Primero la alerta sísmica. Era casi hora de comer en la oficina de Orizaba y Colima y la mañana había seguido su curso normal, fuera del simulacro un par de horas antes que no había movido a nadie de su lugar. La segunda alerta tampoco nos inquietó, hasta que el golpe de las computadoras sobre la mesa nos obligó a poner atención. Sonidos como ése o el barandal de la escalera crujiendo, soportando las manos de todos, tienen ese efecto: uno te lleva a otro y a otro y después no hay manera de dejar de escuchar.
Luego las paredes vencidas, las oraciones. Nos reunimos en el patio interior a escuchar al edificio crujir, como retorciéndose, paralizados. Cuando se abrieron las primeras grietas y de ellas salió humo, la señora que estaba parada junto a mí me tomó del brazo y empezó a rezar. Padre nuestro que estás en el cielo, santificado sea tu nombre; venga a nosotros tu reino; hágase tu voluntad en la tierra como en el cielo. Padre nuestro que estás en el cielo, santificado sea tu nombre; venga a nosotros tu reino; hágase tu voluntad en la tierra como en el cielo. Padre nuestro que estás en el cielo, santificado sea tu nombre; venga a nosotros tu reino; hágase tu voluntad en la tierra como en el cielo. Repetía esos fragmentos una y otra vez, hasta que empecé a hacerlo con ella (no recuerdo si en voz alta o en mi mente, pero da lo mismo: los repetí).

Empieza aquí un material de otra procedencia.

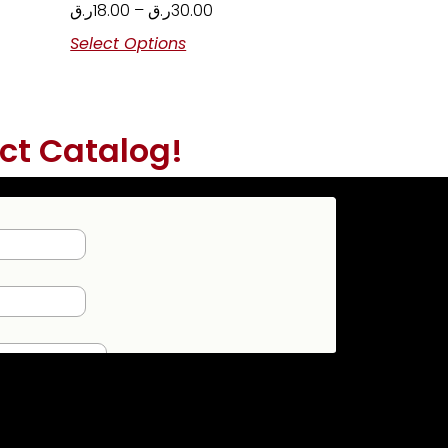
ر.ق
18.00
–
ر.ق
30.00
Select Options
ct Catalog!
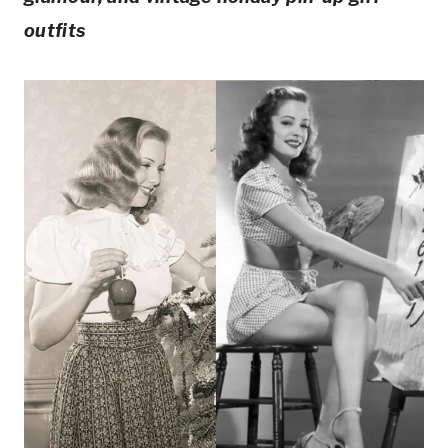
outfits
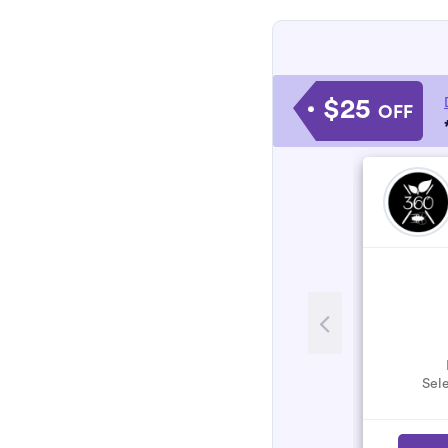
$25
OFF
Sele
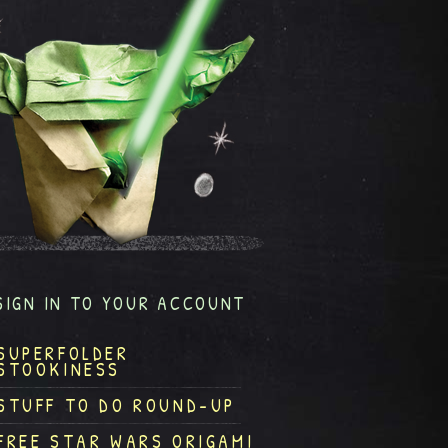
SIGN IN TO YOUR ACCOUNT
SUPERFOLDER
STOOKINESS
STUFF TO DO ROUND-UP
FREE STAR WARS ORIGAMI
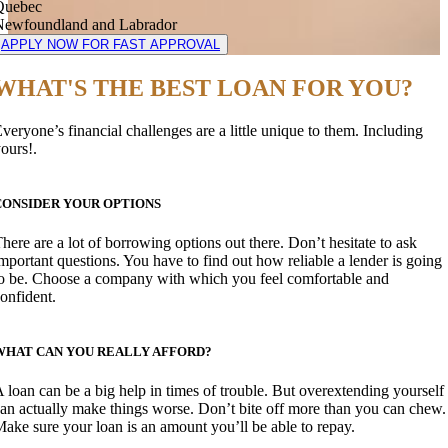
Quebec
Newfoundland and Labrador
APPLY NOW FOR FAST APPROVAL
WHAT'S THE BEST LOAN FOR YOU?
veryone’s financial challenges are a little unique to them. Including
ours!.
CONSIDER YOUR OPTIONS
here are a lot of borrowing options out there. Don’t hesitate to ask
mportant questions. You have to find out how reliable a lender is going
o be. Choose a company with which you feel comfortable and
onfident.
WHAT CAN YOU REALLY AFFORD?
 loan can be a big help in times of trouble. But overextending yourself
an actually make things worse. Don’t bite off more than you can chew.
ake sure your loan is an amount you’ll be able to repay.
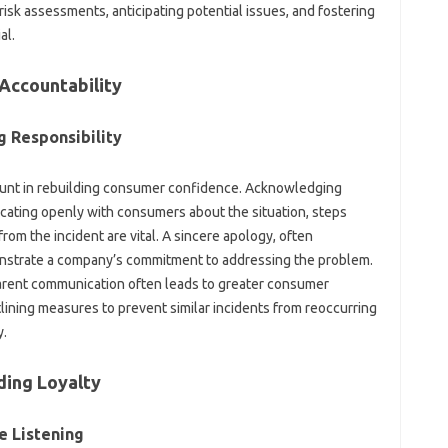
k‌ assessments, anticipating potential‌ issues, and‍ fostering‌
al.
 Accountability
 Responsibility‌
unt in‌ rebuilding consumer confidence. Acknowledging
icating openly‌ with consumers about‍ the situation, steps‍
rom the incident‍ are vital. A‍ sincere‍ apology, often
nstrate‌ a company’s‌ commitment‌ to‍ addressing the problem.
rent‌ communication‌ often‌ leads to greater consumer‌
lining‌ measures to prevent similar incidents‌ from reoccurring‌
y.
ding Loyalty
‍ Listening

Casi inmediatamente después, las patrullas, los helicópteros, la gente gritando. Recorrí en bicicleta la distancia entre la oficina y mi casa, de la Roma a Nápoles, pensando solamente en mi perra muerta debajo de los enormes libreros de madera que nunca tuve el cuidado de empotrar a la pared. Imaginaba qué libros la estarían cubriendo mientras avanzaba entre gente herida de maneras más reales y urgentes. Había muchísimo ruido pero yo no escuché nada hasta que llegué a mi edificio temblando tanto que no podía sostener la bicicleta para sacar mi llave.
Finalmente las noticias, los mensajes de Whatsapp, los videos que la gente iba compartiendo en redes sociales. Todo eso también fue, a su manera, ruido: la estática de la tragedia. Yo, que no soy una persona excesivamente fijada en lo que escucho, recuerdo el terremoto por sus sonidos. Si cierro los ojos, el 19‑S se convierte en paredes rechinando, padres nuestros, libreros cayendo. En la voz de mis amigos, la respiración viva de mi perra, las patrullas que no daban tregua. Y sobre ese telón de fondo, la gente pidiendo silencio para buscar entre los escombros. El silencio también fue ruido durante esos días, que fueron un mismo día repetido que por momentos dura todavía.